千奈「怒っているの?パンドラ。怒りに震えているの!?パンドラァ!!」
頭は冷静に、されど心は誰より情熱的に!!
パンドラ「クソが!!あいつを!あの小娘を!殺せ!!インヘルゥゥゥ!!!」
インヘルがステッキを空に掲げる。掲げた手から火球が形成され、大きく成長していく。その姿は、太陽を掲げる神のようだった
私は走り出す。火球から逃げる為ではない、作戦のために!
走った先には壁。背を壁に着けて、ポーチから空き缶ほどの『モノ』を取り出し、太陽に投げつける
パンドラ「何をしようが無駄だ!!そんなコンクリートの壁など燃やし尽くす!!」
パンドラは気付かない。投げつけた『モノ』に。そして、太陽がどこにあるかを!
パンドラ「放て!インヘル!!!」
ステッキを前に向けたその瞬間、太陽からBB弾が炸裂する。もちろん、加速により、風をまとって
その結果、太陽は消滅し、空からパンドラに銃弾の雨が降り注ぐ
私は壁に隠れていたために一発も当たらない。しかし、インヘルとパンドラにはそれなりにダメージが入る
パンドラ「貴様!貴様!!何をした!!」
千奈「手榴弾だよ。BB弾のね」
左手でポーチを弄る。中から手榴弾を出して見せる
なんちゃって、そのまま右手のハンドガンで二発撃つ。狙いは左のふともも
パンドラ「グッ…!小娘…」
顔を伏せて太ももを手で押さえる。いつの間にかインヘルも地上に戻っている
千奈「イダテン…突貫…」
イダテンはインヘルに突貫する。インヘルはイダテンの突貫をもろに受ける。それに感覚共有を受けたパンドラが後方に吹っ飛ぶ
遅い。遅いよ…こんな奴なんかに…唯姉さんは負けたんだ…
千奈「こっちを見ろ!パンドラ!!」
パンドラがこっちを見る。…きっとパンドラが最後に見た景色は…目の前に広がるBB弾なんだろうな…
パンドラの顔の目の前で手榴弾がはじける。実銃と変わらない速さで放たれる。それに驚いたパンドラが顔を引く。
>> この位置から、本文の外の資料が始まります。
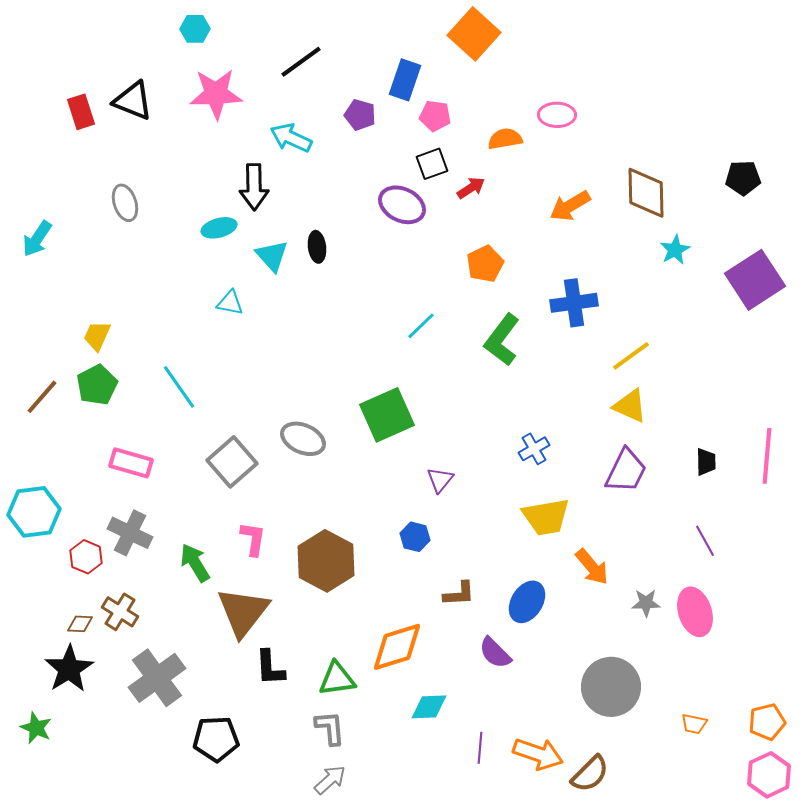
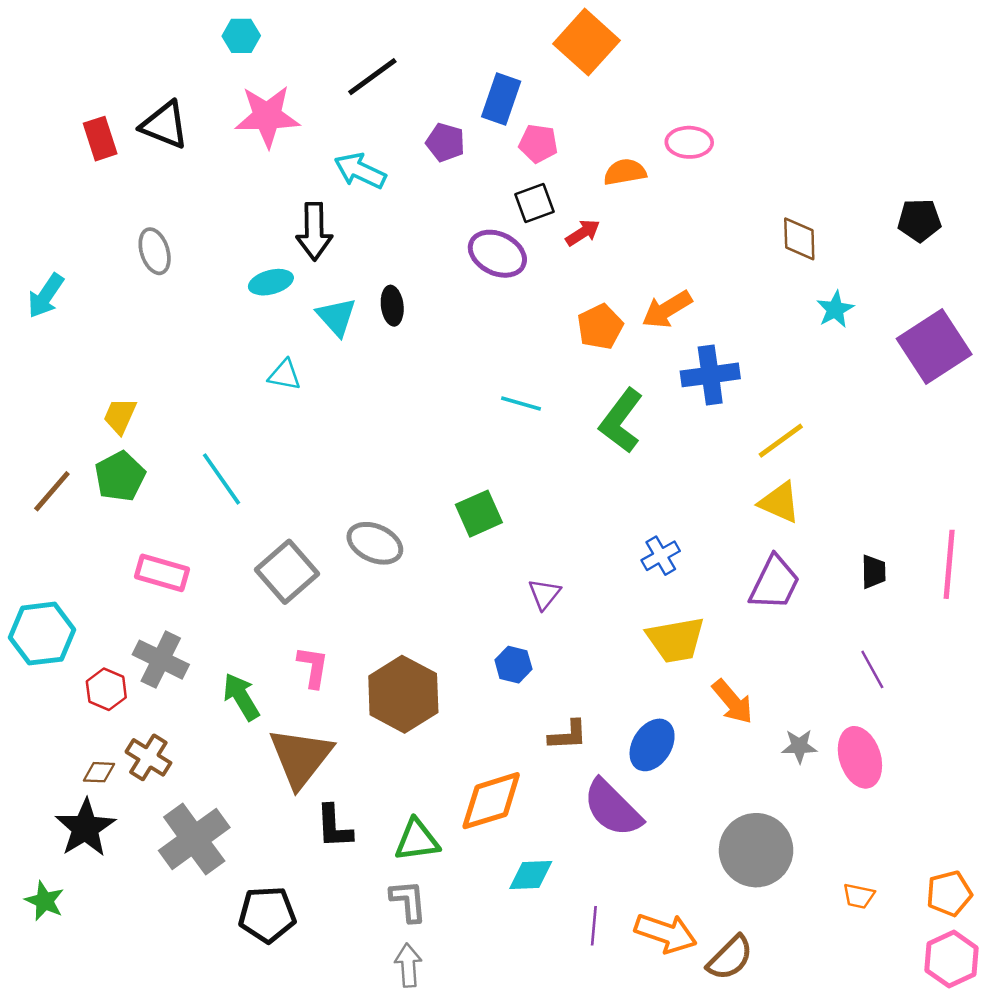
brown diamond: (646, 193) -> (799, 239), size x0.7
orange arrow: (570, 206) -> (667, 309), moved
cyan line: (421, 326) -> (521, 403), turned 60
green square: (387, 415) -> (479, 514), size x0.7
purple semicircle: (495, 653) -> (612, 808), size x1.5
gray arrow: (330, 780) -> (408, 965), turned -52

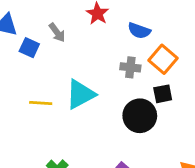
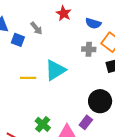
black circle: (140, 116) -> (100, 101), moved

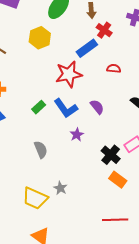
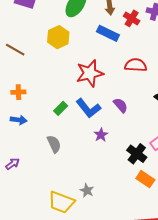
red cross: (104, 30) -> (132, 18), moved
blue rectangle: (87, 48) -> (108, 33), moved, turned 65
red semicircle: (114, 69) -> (136, 65), size x1.5
gray semicircle: (41, 150) -> (54, 144), moved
が、被弾。そして致命傷
千奈「起きろ!パンドラ!まだだ。まだ、私の復讐は終わってない!!立て、立ち上がれ!!」
千奈が近寄る。すると、起き上がったインヘルが炎の鞭を放つ。頬を炎が焼く
パンドラ「まだ、終わってねぇ…」
ゆらりと、今にも倒れそうな脚で立つ
パンドラ「イン…ヘル…まだだ。まだ俺は…やれるんだ…インヘル…大火球だ…」
インヘルが太陽を形成する。インヘルは足元が光の粒子に包まれる
千奈「…インヘルが…」
こんな奴のコードじゃなければ…でも、これが奴の『潜在的な欲望』なのならば…仕方がないのかな…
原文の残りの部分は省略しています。